====== PROVIDED RECORDS
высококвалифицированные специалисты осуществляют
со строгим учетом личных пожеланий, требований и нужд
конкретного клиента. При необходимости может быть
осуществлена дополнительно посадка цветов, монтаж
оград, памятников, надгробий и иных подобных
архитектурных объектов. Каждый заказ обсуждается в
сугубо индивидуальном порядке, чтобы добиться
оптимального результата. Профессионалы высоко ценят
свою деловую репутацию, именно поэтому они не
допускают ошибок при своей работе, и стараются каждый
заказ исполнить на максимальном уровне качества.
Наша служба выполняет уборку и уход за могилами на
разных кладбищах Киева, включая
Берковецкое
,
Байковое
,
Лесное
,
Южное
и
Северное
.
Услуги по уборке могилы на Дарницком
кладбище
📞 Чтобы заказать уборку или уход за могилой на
============
====== PROVIDED RECORDS
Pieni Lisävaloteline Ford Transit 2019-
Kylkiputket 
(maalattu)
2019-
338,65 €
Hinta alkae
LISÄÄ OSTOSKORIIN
============
#### EXERCISE DESCRIPTION
Only the lines above from the one with "Услуги по уборке могилы на Дарницком" through the one with "за могилой на" should be duplicated, character for character.

#### ANSWER TO THIS PROBLEM
Услуги по уборке могилы на Дарницком
кладбище
📞 Чтобы заказать уборку или уход за могилой на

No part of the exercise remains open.